The PSYCHE technique can dramatically simplify complex 1H NMR spectra as shown in the figures below. The second figure is an expansion of the low frequency region of the first.

1.  Castañar and Parella. Mag. Res. Chem. 53, 399 (2015).
2.  Zangger and Sterk. J. Mag. Reson. 124, 486 (1997).
3.  Aguilar, Faulkner, Nilsson and Morris. Angew. Chem. Int. Ed. 49, 3901 (2010)
4.  Foroozandeh, Adams, Meharry, Jeannerat, Nilsson, Morris. Angew. Chem. Int. Ed. 53, 6990 (2014).

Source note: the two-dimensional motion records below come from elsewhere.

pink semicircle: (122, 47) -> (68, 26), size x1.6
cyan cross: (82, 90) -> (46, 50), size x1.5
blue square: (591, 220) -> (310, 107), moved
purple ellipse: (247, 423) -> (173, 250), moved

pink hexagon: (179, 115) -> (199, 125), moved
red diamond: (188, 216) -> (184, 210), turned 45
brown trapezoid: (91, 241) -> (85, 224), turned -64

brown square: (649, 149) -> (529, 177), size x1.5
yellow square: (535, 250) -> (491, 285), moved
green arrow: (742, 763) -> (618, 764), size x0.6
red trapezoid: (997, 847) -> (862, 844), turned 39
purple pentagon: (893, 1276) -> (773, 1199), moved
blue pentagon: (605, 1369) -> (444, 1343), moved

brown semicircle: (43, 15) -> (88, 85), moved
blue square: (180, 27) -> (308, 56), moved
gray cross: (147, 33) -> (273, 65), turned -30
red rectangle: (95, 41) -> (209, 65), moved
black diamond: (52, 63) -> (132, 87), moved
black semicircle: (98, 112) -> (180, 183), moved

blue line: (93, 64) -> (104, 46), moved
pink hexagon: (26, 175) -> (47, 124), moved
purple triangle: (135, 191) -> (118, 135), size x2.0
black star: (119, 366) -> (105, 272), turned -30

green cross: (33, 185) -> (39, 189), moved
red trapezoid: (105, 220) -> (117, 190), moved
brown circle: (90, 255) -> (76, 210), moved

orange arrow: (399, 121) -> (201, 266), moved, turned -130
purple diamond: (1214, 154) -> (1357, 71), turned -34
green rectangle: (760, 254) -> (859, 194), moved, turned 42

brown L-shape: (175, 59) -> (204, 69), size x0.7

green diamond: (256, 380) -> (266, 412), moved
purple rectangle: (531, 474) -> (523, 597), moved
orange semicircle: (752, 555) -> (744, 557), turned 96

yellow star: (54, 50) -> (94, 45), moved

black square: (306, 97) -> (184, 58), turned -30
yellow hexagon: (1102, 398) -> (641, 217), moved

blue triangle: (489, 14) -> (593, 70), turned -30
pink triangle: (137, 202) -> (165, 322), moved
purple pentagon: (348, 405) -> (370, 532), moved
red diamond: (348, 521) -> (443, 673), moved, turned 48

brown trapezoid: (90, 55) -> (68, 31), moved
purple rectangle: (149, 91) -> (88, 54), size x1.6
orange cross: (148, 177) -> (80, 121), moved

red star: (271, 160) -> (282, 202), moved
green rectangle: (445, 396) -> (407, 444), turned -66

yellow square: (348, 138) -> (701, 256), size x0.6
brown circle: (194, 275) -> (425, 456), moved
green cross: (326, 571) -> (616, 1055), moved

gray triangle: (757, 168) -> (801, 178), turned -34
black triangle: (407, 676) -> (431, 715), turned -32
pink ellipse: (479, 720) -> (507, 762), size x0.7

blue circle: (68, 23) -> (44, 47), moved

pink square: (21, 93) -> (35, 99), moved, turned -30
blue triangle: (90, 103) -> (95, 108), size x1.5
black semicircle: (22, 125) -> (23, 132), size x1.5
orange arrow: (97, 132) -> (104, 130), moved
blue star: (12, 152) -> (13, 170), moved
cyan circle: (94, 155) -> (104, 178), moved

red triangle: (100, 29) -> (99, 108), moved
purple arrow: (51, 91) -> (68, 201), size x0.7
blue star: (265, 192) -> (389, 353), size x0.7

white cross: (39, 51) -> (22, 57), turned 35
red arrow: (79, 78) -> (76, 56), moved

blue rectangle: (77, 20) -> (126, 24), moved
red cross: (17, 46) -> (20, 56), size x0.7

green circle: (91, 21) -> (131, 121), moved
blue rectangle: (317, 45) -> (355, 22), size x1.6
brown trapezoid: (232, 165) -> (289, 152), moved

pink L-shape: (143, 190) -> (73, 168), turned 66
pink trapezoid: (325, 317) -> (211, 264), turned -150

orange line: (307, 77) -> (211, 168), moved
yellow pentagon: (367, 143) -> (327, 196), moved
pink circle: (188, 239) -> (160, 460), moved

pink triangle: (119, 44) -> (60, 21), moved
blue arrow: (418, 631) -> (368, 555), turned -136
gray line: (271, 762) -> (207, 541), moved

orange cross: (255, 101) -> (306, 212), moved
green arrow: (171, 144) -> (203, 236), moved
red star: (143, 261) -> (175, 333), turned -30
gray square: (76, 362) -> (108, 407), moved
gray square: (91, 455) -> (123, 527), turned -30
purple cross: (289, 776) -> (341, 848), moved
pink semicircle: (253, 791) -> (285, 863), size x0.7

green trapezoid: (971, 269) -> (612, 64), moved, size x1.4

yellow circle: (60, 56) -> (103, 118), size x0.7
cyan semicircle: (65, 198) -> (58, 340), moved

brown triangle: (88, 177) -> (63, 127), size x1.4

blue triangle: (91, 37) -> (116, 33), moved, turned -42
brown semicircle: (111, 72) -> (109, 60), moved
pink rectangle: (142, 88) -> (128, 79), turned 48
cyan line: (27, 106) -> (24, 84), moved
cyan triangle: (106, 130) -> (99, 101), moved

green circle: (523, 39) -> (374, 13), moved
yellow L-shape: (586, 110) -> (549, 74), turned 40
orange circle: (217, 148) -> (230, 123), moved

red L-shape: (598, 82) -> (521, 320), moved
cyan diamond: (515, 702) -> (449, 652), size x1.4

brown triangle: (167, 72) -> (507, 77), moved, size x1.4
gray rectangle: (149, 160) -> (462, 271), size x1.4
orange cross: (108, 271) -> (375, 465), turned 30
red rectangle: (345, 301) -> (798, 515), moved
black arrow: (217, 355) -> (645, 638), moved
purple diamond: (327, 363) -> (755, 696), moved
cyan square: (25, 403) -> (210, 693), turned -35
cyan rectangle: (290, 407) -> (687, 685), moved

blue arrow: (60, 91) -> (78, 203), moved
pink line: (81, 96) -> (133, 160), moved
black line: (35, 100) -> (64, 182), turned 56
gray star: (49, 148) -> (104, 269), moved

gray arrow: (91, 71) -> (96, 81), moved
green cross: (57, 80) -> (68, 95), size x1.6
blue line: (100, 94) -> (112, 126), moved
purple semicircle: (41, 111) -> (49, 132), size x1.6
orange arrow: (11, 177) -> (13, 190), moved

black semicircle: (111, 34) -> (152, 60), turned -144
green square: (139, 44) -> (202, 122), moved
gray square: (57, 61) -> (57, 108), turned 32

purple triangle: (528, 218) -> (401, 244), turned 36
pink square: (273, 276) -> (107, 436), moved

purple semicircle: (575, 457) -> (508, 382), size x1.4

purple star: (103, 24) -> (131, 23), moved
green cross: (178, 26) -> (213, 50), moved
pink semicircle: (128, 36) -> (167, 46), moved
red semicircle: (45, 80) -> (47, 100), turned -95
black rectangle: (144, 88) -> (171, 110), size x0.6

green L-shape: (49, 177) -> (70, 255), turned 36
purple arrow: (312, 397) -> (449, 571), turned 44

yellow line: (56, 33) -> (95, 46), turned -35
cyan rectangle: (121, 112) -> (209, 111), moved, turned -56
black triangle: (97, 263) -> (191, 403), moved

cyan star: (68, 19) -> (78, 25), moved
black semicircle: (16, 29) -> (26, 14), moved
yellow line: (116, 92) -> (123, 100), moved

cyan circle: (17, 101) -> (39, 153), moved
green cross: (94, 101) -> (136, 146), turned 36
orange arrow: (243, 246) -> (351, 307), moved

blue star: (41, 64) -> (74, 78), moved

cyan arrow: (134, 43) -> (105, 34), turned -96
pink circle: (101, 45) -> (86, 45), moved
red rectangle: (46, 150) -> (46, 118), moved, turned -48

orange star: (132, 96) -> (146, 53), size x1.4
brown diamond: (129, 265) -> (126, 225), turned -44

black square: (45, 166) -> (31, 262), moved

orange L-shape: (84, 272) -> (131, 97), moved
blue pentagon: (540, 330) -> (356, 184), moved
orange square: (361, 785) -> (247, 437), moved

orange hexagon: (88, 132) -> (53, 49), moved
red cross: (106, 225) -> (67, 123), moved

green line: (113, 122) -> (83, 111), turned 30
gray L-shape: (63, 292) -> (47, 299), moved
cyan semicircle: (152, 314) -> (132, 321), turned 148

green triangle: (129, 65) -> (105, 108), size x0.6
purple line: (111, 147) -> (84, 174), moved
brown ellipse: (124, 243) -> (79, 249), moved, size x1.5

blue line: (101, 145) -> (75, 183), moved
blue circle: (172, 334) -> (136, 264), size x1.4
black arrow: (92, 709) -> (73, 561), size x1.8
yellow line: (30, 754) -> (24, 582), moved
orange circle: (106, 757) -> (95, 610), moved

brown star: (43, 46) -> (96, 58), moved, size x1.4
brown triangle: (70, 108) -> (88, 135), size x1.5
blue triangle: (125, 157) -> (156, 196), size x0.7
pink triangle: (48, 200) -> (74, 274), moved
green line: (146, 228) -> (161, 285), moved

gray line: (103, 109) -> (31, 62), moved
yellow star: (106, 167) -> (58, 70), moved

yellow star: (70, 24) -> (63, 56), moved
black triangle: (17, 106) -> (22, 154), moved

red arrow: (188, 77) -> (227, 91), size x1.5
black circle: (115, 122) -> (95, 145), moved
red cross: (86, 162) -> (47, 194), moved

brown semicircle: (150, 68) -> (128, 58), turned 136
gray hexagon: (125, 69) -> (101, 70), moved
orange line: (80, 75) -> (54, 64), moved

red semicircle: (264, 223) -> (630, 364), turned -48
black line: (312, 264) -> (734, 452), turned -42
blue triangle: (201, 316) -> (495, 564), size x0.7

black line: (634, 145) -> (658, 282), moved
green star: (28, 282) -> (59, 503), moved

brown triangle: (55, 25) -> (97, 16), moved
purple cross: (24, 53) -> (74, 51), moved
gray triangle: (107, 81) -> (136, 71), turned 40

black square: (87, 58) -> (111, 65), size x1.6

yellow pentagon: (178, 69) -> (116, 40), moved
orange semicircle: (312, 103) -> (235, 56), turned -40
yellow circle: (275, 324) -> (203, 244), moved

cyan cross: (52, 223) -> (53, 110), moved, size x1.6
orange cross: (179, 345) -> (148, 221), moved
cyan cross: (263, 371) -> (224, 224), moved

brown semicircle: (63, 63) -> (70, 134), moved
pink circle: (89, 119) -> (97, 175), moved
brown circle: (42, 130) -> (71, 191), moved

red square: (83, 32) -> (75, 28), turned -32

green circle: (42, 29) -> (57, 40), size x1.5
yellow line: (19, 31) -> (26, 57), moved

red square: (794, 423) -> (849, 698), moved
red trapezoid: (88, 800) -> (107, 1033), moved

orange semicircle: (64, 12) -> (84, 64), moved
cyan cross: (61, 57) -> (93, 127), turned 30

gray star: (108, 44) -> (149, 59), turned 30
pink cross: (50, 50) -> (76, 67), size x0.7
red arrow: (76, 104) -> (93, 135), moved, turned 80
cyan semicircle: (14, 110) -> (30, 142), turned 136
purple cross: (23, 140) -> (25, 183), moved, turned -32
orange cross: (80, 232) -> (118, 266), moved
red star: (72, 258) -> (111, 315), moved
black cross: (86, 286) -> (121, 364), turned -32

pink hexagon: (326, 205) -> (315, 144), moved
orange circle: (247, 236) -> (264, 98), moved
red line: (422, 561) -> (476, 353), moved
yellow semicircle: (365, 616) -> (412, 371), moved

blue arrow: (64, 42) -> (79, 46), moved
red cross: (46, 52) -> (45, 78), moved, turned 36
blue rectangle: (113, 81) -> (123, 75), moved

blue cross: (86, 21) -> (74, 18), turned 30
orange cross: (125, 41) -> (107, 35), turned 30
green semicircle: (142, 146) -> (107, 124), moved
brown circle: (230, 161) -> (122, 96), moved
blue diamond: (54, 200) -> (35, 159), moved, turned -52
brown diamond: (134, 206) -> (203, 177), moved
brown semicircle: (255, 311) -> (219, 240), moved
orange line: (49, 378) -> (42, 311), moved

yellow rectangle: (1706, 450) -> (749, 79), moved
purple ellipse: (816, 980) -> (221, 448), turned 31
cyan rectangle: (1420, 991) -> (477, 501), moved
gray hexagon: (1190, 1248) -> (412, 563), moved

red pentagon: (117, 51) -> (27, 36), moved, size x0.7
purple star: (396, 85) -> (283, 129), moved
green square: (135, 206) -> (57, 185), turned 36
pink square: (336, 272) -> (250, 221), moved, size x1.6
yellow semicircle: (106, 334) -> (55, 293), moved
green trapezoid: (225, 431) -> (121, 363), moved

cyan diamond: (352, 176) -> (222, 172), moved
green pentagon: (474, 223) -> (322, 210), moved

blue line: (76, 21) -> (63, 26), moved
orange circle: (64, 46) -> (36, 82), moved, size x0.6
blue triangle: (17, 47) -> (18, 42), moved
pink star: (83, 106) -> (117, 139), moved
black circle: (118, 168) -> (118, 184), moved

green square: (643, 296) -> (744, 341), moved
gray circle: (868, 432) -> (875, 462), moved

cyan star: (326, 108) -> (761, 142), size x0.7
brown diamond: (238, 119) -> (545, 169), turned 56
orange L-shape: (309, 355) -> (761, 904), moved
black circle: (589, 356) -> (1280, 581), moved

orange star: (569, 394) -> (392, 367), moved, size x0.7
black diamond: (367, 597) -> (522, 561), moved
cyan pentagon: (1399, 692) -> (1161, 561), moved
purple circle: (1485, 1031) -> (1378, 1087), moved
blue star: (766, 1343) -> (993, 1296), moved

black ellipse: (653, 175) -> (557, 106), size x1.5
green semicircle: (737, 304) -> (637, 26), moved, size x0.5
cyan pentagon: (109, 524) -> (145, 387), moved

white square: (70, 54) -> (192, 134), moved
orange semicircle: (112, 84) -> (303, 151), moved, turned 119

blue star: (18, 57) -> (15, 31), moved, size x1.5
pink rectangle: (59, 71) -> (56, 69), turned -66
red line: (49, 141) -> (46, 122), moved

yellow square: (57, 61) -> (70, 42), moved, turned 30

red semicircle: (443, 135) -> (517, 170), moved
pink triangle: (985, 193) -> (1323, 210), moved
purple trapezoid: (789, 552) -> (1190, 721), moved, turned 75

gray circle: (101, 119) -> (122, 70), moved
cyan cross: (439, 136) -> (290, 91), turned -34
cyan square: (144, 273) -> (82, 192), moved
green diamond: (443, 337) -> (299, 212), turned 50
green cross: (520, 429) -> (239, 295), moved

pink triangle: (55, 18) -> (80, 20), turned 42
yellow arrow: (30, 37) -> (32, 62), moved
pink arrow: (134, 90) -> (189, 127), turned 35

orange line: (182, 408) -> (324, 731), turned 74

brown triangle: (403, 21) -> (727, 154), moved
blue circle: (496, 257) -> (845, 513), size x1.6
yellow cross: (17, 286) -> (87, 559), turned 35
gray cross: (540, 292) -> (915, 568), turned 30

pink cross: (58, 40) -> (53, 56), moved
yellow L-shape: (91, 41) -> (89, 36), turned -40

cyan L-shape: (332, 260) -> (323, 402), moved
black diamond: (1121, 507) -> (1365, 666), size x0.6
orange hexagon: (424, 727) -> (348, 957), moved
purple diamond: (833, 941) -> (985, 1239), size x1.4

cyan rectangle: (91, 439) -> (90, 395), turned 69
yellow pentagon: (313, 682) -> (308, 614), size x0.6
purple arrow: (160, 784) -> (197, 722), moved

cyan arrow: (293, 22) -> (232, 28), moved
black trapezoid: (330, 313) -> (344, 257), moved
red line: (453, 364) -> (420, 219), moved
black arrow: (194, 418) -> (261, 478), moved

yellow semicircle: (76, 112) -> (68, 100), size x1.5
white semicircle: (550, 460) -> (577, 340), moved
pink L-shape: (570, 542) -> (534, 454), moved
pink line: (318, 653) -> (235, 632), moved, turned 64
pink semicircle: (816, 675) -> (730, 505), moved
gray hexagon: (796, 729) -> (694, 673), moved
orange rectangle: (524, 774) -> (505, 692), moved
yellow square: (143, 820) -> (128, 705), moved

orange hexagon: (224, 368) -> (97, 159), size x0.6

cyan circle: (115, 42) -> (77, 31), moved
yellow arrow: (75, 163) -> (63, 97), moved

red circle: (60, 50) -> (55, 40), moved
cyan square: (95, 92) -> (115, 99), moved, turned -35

Thursday, January 12, 2017

Exchange Effects in HSQC Spectra

The effects of chemical or dynamic exchange on NMR spectra are very well known.  Exchange is often studied by observing line shape changes as a function of temperature, by 2d EXSY, inversion transfer or saturation transfer methods.  Effects due to exchange can also be observed in 1H - 13C HSQC spectra.  The HSQC method works by transferring 1H magnetization to 13C magnetization via an INEPT transfer through the one-bond J coupling across the 1H - 13C chemical bond.  The 13C magnetization evolves during the incremented delay, t1, of the 2D pulse sequence according to its chemical shift.  The 13C magnetization is then transferred back to 1H magnetization where is observed during t2.  HSQC spectra thus exhibit cross peaks between 1H resonances and the resonances of their attached carbons.  If there is exchange between nonequivalent carbon sites during t1, some 1H resonances may appear to be correlated to two carbon resonances.  An example of this is shown in the figure below.
The 13C spectrum of cannabidiol has equally intense broad, resolved aromatic resonances for non-protonated carbons 2 and 6 (not shown) as well as for the protonated carbons 3 and 5.  The 1H spectrum has broad resolved resonances for both aromatic protons.  This indicates that either the aromatic ring undergoes 180° flips about the 1 - 4 axis or it has two equally probable rotomers defined by a rotation about the 1 - 4 axis.  In either case, the dynamic exchange is slow enough on the NMR time scale to produce resolved resonances yet fast enough to cause significant line broadening.  For each of the two aromatic protons, the HSQC spectrum shows correlations to both C3 and C5; a strong correlation to the carbon to which it is chemically bonded and a weaker correlation to the carbon site in exchange with its attached carbon.